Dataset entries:
BEGIN
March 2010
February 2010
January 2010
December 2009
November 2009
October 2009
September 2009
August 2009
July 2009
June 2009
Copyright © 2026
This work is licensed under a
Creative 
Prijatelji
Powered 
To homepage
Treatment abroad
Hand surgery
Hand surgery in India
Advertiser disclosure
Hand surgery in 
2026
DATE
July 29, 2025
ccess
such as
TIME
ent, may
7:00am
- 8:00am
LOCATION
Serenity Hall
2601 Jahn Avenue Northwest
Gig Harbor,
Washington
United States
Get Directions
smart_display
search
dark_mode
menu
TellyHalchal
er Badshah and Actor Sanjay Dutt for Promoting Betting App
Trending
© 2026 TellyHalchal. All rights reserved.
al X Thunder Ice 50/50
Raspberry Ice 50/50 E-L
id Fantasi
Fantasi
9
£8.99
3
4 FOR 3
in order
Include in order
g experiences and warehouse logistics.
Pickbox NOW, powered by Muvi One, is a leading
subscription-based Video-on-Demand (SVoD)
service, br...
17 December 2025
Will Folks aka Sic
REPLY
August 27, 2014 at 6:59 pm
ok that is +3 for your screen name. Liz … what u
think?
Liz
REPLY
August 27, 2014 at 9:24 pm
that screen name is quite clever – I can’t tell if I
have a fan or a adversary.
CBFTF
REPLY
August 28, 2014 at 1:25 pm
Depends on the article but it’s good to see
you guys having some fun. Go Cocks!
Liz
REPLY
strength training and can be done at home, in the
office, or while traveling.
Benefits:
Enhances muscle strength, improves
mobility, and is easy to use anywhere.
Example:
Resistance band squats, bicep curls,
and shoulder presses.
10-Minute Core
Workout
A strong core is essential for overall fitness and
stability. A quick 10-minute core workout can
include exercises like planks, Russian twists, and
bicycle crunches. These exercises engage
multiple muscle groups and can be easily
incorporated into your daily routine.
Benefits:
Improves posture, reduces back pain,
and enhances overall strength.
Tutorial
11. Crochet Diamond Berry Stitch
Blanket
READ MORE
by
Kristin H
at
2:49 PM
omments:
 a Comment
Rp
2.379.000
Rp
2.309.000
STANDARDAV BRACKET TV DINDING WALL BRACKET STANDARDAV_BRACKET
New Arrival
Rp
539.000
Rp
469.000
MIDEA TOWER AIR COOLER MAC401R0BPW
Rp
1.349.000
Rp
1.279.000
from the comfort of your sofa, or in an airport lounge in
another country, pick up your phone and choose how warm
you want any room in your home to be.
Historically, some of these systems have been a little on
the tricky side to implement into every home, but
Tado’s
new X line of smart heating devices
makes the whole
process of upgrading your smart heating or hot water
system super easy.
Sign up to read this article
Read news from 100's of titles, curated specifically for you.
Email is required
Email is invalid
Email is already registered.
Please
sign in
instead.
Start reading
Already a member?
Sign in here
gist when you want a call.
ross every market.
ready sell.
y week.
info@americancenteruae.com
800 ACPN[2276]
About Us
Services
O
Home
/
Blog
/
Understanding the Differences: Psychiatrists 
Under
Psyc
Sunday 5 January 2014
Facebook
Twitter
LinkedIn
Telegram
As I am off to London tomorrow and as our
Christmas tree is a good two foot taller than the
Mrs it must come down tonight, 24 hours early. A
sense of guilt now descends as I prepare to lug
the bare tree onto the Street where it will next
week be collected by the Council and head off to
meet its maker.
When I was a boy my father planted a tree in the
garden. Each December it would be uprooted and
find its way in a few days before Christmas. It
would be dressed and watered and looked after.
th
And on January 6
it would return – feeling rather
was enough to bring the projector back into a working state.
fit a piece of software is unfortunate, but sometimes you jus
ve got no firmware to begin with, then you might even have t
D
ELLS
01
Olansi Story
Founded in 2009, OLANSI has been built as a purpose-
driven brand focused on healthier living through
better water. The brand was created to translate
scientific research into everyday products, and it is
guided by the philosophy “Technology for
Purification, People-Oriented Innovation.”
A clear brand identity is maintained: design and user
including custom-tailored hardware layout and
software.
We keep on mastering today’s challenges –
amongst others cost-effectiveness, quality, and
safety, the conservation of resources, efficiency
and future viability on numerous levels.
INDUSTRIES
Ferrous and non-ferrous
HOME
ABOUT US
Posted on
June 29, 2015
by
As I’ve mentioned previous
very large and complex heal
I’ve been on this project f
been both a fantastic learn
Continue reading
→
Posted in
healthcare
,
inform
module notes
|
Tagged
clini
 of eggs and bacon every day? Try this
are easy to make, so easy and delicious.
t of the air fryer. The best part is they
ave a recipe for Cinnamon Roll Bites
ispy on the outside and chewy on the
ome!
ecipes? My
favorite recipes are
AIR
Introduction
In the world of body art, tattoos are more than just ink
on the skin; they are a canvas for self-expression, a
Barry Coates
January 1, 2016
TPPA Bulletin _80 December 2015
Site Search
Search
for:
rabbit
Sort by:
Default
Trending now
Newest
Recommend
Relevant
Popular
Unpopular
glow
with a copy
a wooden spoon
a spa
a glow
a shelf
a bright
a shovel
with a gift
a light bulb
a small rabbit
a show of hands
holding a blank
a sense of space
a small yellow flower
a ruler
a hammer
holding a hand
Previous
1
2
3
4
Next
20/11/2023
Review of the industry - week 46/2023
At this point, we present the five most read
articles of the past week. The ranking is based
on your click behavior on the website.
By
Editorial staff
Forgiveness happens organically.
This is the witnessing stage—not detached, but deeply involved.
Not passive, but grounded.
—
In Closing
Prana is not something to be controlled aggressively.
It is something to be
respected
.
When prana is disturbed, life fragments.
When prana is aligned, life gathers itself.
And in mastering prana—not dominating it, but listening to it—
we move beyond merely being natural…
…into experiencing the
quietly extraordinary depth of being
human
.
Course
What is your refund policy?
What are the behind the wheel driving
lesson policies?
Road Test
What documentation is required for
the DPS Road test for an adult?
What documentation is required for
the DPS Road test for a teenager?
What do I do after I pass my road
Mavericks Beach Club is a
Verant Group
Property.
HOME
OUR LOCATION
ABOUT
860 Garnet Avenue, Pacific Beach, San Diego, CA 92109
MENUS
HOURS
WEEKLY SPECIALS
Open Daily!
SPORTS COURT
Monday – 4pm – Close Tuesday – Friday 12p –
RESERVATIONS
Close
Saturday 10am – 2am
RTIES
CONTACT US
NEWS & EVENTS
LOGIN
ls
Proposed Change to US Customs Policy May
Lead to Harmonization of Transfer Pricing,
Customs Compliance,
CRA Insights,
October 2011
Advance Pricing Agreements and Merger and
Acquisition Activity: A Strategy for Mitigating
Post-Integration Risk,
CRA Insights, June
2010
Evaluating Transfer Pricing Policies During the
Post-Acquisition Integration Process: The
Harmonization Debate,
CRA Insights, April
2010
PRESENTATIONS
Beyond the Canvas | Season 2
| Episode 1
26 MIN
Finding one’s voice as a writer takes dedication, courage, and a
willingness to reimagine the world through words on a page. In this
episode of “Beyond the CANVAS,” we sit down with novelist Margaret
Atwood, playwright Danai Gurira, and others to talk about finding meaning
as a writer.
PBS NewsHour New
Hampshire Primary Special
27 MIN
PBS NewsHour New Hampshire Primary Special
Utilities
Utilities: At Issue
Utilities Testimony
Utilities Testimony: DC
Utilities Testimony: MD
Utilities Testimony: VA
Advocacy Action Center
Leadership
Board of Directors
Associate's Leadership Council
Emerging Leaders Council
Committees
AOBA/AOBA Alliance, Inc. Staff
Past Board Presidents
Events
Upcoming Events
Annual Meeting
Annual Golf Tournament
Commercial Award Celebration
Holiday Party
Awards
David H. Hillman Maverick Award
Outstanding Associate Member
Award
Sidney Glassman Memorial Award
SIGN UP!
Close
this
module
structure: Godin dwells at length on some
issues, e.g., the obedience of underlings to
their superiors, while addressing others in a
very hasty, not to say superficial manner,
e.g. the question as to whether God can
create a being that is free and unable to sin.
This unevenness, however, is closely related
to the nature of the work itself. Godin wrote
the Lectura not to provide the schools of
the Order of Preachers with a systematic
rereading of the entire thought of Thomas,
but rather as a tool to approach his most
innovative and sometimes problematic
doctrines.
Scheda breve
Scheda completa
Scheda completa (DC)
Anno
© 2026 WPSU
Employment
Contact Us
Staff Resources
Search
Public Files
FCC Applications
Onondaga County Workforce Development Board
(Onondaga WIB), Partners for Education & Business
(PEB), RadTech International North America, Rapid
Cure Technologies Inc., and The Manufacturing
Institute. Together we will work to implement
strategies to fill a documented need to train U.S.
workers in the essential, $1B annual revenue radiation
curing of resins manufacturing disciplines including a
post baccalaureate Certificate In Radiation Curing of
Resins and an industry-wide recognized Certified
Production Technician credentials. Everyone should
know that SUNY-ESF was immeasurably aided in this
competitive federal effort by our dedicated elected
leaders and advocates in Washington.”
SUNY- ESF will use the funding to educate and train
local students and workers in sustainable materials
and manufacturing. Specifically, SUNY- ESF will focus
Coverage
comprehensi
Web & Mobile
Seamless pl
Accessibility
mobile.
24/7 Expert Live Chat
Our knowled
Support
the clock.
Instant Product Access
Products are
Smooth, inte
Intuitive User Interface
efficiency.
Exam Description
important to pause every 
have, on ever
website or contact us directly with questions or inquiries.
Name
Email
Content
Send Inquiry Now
END
- _EXERCISE DIRECTIONS_:
Only these are to be transcribed: the line with "local students and" and every line after it through the last line of the entries, each exactly.

- _SOLUTION TO THE EXERCISE_:
local students and workers in sustainable materials
and manufacturing. Specifically, SUNY- ESF will focus
Coverage
comprehensi
Web & Mobile
Seamless pl
Accessibility
mobile.
24/7 Expert Live Chat
Our knowled
Support
the clock.
Instant Product Access
Products are
Smooth, inte
Intuitive User Interface
efficiency.
Exam Description
important to pause every 
have, on ever
website or contact us directly with questions or inquiries.
Name
Email
Content
Send Inquiry Now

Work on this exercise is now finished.